В «Дунае» Клаудио Магрис пишет: «Диван» и божественный любовный диалог, заключенный в нем, подписан именем Гёте. Но Марианна была не только его возлюбленной, воспетой в стихах, она была еще и автором нескольких великих стихотворений, а в более широком смысле – и всего «Дивана». Гёте включил ее стихи в сборник под своим именем; и только в 1869 году, много лет спустя после кончины поэта и через десять лет после смерти Зулейки, филолог Герман Гримм, которому Марианна поведала тайну и показала бережно хранимую переписку с Гёте, открыл миру, что именно она написала изумительные – их очень мало – стихотворения для «Дивана».
Итак, Марианна Юнг написала в «Диване» очень немного стихотворений, но они принадлежат к шедеврам мировой лирики. Больше она уже никогда ничего не сочинила – предпочла замолчать.
Это самая загадочная из писательниц направления Нет. «Однажды в жизни, – сказала она через много лет после создания стихов, – я обнаружила в себе и ощутила нечто благородное, ощутила, что способна сказать вещи нежные и прочувствованные сердцем, но время не просто разрушило их, оно их стерло».
По словам Клаудио Магриса, легко допустить, что Марианна Юнг отдавала себе отчет в том, что поэзия обретает высшую ценность, лишь если рождена неким глубочайшим чувством, вроде того, что испытала она сама, и как только уходит счастливый миг, уходит и поэзия.
84) В гораздо большей мере, чем Грак, Сэлинджер и Пинчон, право называться настоящим писателем-загадкой имел человек, выступавший под именем Б. Травена.
В гораздо большей мере, чем Грак, Сэлинджер и Пинчон вместе взятые.
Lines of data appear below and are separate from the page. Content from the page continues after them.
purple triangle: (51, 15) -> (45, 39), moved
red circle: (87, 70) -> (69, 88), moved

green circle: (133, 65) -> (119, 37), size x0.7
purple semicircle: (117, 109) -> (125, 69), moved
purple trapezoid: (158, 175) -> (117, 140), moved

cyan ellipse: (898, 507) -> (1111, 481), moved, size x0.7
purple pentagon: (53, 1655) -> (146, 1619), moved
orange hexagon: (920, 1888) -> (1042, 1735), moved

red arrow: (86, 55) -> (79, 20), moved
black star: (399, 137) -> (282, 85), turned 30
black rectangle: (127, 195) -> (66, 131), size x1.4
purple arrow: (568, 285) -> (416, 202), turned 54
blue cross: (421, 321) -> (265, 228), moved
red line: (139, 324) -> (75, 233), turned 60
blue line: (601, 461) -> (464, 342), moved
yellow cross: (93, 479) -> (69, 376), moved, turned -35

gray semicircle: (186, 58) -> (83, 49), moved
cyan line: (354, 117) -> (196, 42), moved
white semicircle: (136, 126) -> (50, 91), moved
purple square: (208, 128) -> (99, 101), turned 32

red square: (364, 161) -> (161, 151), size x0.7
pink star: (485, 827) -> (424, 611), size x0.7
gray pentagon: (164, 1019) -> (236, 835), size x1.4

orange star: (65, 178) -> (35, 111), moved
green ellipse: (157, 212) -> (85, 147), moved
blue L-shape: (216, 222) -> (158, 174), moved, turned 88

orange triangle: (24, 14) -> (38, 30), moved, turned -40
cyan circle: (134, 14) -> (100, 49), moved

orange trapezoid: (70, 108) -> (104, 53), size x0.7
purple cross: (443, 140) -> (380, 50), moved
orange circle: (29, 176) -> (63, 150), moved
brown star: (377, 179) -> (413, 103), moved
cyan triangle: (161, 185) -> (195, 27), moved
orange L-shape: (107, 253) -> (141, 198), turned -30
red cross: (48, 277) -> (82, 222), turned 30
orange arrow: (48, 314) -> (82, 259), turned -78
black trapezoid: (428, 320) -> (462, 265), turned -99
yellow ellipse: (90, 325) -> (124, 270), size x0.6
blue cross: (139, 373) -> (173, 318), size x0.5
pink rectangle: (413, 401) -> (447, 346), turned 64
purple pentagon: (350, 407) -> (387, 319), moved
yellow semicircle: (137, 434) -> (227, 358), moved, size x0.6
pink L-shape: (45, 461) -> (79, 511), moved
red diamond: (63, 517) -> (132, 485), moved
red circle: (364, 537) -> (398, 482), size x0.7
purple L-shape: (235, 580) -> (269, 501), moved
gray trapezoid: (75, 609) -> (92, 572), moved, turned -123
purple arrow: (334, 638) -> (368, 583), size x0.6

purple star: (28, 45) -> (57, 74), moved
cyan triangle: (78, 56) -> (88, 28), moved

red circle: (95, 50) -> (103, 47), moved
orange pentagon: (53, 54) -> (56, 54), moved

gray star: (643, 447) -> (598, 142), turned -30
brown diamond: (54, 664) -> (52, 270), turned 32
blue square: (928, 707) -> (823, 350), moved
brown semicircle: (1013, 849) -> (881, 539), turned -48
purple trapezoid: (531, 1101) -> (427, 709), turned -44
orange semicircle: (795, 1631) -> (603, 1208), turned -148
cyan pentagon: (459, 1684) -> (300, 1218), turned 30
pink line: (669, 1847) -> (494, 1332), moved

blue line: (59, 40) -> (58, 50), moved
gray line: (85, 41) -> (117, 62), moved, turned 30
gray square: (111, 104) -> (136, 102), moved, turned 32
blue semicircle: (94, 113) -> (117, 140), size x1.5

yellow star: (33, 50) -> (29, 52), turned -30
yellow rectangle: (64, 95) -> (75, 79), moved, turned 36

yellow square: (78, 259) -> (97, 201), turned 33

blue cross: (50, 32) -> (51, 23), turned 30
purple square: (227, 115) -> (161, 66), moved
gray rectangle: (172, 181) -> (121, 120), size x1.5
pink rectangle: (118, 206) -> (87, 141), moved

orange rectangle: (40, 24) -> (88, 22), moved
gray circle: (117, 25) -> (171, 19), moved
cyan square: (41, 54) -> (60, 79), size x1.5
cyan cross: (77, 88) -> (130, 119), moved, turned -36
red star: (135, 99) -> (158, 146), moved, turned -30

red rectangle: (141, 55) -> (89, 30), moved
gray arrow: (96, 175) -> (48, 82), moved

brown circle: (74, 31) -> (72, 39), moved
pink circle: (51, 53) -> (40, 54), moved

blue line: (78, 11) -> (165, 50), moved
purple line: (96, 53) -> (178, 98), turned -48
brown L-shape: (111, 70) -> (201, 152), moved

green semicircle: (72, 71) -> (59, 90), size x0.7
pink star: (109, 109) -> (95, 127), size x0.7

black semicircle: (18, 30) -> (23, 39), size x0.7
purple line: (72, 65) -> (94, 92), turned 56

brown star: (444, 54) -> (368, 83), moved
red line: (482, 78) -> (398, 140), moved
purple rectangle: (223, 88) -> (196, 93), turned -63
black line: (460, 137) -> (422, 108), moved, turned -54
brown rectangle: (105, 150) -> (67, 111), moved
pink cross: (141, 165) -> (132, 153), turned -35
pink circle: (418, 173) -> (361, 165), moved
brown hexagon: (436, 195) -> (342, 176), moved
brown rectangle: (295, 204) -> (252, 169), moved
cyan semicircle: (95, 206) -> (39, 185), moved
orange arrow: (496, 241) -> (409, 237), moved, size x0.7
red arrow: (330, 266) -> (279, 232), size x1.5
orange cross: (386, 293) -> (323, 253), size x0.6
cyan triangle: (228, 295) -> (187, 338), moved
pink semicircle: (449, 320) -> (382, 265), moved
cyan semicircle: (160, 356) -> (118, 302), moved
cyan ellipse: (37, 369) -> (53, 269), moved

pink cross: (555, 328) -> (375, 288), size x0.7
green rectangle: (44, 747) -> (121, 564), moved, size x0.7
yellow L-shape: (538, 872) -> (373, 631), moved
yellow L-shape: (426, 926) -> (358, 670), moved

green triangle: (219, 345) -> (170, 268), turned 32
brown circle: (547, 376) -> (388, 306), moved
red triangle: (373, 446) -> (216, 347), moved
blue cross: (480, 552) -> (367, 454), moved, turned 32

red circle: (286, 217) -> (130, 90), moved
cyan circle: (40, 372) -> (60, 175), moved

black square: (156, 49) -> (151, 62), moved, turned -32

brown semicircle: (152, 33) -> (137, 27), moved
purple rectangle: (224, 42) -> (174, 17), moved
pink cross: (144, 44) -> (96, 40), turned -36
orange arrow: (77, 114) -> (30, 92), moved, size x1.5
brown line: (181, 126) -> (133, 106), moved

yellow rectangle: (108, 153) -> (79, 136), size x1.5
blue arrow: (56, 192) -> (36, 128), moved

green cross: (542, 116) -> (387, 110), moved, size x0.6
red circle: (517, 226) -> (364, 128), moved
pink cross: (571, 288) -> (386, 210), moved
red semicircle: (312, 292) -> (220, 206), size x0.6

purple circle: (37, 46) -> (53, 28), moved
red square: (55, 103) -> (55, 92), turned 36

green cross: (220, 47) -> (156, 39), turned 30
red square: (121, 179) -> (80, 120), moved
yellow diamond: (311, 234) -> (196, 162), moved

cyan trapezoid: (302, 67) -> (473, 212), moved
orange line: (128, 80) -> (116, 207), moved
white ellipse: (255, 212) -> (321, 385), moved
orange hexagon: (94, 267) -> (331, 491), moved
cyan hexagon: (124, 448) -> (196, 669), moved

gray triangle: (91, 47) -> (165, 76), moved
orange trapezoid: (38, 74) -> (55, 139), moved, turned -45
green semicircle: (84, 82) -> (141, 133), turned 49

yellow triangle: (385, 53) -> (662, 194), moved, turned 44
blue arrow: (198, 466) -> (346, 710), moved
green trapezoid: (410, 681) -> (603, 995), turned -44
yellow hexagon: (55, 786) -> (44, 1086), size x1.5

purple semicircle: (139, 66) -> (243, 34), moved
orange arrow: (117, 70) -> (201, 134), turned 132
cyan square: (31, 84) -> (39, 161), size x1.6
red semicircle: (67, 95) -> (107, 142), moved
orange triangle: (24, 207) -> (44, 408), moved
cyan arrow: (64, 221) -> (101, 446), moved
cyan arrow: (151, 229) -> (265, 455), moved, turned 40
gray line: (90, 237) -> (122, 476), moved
Потому что случай Травена богат небывалыми оттенками. Начнем с того, что никто не знает, где он родился, да и сам Травен не пожелал внести ясность в сей вопрос. По мнению одних, человек, называвший себя Б. Травеном, – это американский писатель и родился он в Чикаго. По мнению других, это немецкий писатель Отто Фейге, который имел проблемы с правосудием из-за своих анархистских взглядов. А еще говорили, что на самом деле это Морис Ретенау, сын основателя мультинациональной компании AEG. A еще кто-то уверял, что он сын кайзера Вильгельма II.
Первое свое интервью он дал в 1966 году, уже будучи автором романов «Клад Сьерра-Мадре» и «Мост в сельве». При этом он ревностно защищал право на тайну частной жизни – вот почему до сих пор личность его остается загадкой.
«История Травена – это история отрицания», – написал во вступлении к «Мосту в сельве» Алехандро Гайдара.